Storing the graph can be done directly through the API. Example:

POST {kb-path}/resources
{
"slug": "my-custom-graph",
"usermetadata": {
"relations": [
{
"to": {
"value": "United Kingdom",
"type": "entity",
"group": "COUNTRY"
},
"to": {
"value": "UK",
"type": "entity",
"group": "COUNTRY"
},
"relation": "SYNONYM"
}
]
}
}

As the data format is a bit verbose, when creating entity-to-entity relations only, you can use the update_graph method of the Nuclia CLI/SDK which use a simpler format:

from nuclia import sdk
kb = sdk.NucliaKB()
kb.add_graph(slug="my-custom-graph", graph=[
{
"source": {"group": "People", "value": "Alice"},
"destination": {"group": "People", "value": "Bob"},
"label": "is friend of",
}
])

Injecting entities produced by a generator agent

As mentionned in Data Augmentation Agents, you can use a generator agent to produce entities that are not directly linked to a given word or group of words. To inject these entities in a custom graph, you will need to read the generated JSON text fields and store the corresponding relations in a resource.

Here is an implementation example. In a customer support context, a Kownledge Box contains user feedbacks, and we wish to build a Knowledge Graph showing the relations between products, features, issues and user sentiment.

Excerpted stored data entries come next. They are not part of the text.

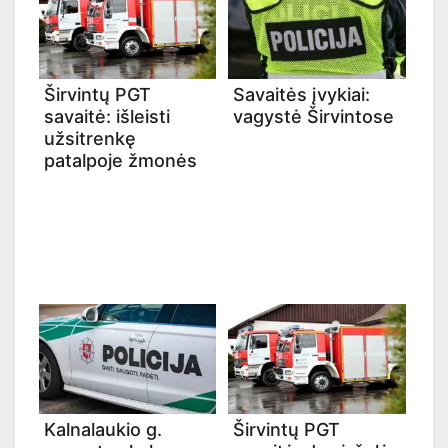
Širvintų PGT
Savaitės įvykiai:
savaitė: išleisti
vagystė Širvintose
užsitrenkę
patalpoje žmonės
Kalnalaukio g.
Širvintų PGT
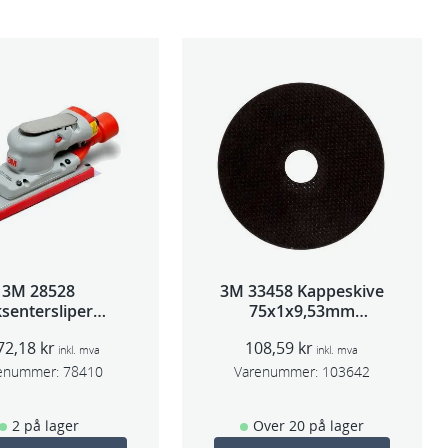
3M 28528
3M 33458 Kappeskive
sentersliper
75x1x9,53mm
entralavs 3mm
5stk/pk pris/stk
72,18
kr
108,59
kr
slag 70×198
inkl. mva
inkl. mva
enummer:
78410
Varenummer:
103642
2 på lager
Over 20 på lager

A generator agent has been used to extract these information in a JSON text field (prefixed as info).

import csv
import json
from nuclia import sdk

KNOWLEDGE_BOX = "YOUR-KB-URL"
API_KEY = "YOUR-API-KEY"

sdk.NucliaAuth().kb(url=KNOWLEDGE_BOX, token=API_KEY)

def upload(text):
sdk.NucliaResource().create(
texts={"text": {"format": "PLAIN", "body": text}},
)

all = sdk.NucliaKB().list()
for res in all.resources:
resource = sdk.NucliaResource().get(rid=res.id, show=['values'])
# read the JSON data produced by the generator agent in each resource
data_str = resource.data.texts['da-info-t-text'].value.body
data = json.loads(data_str)
graph = []
product = data.get('product', None)
issue = data.get('issue', None)
sentiment = data.get('sentiment', None)
# build all the needed relations
if product:
graph.append({'source': {"value": product, "group": "name"}, 'destination': {"value": "product", "group": "kind"}, 'label': 'is'})
if feature:
graph.append({'source': {"value": feature, "group": "name"}, 'destination': {"value": "feature", "group": "kind"}, 'label': 'is'})
if issue:
graph.append({'source': {"value": issue, "group": "name"}, 'destination': {"value": "issue", "group": "kind"}, 'label': 'is'})
if sentiment:
graph.append({'source': {"value": sentiment, "group": "name"}, 'destination': {"value": "sentiment", "group": "kind"}, 'label': 'is'})
if product and feature:
graph.append({'source': {"value": product, "group": "product"}, 'destination': {"value": feature, "group": "feature"}, 'label': 'has feature'})
if product and issue:
graph.append({'source': {"value": product, "group": "product"}, 'destination': {"value": issue, "group": "issue"}, 'label': 'has issue'})
if product and sentiment:
graph.append({'source': {"value": product, "group": "product"}, 'destination': {"value": sentiment, "group": "sentiment"}, 'label': 'has perceived sentiment'})
if feature and issue:
graph.append({'source': {"value": feature, "group": "feature"}, 'destination': {"value": issue, "group": "issue"}, 'label': 'has issue'})
if feature and sentiment:
graph.append({'source': {"value": feature, "group": "feature"}, 'destination': {"value": sentiment, "group": "sentiment"}, 'label': 'has perceived sentiment'})
if issue and sentiment:
graph.append({'source': {"value": issue, "group": "issue"}, 'destination': {"value": sentiment, "group": "sentiment"}, 'label': 'has perceived sentiment'})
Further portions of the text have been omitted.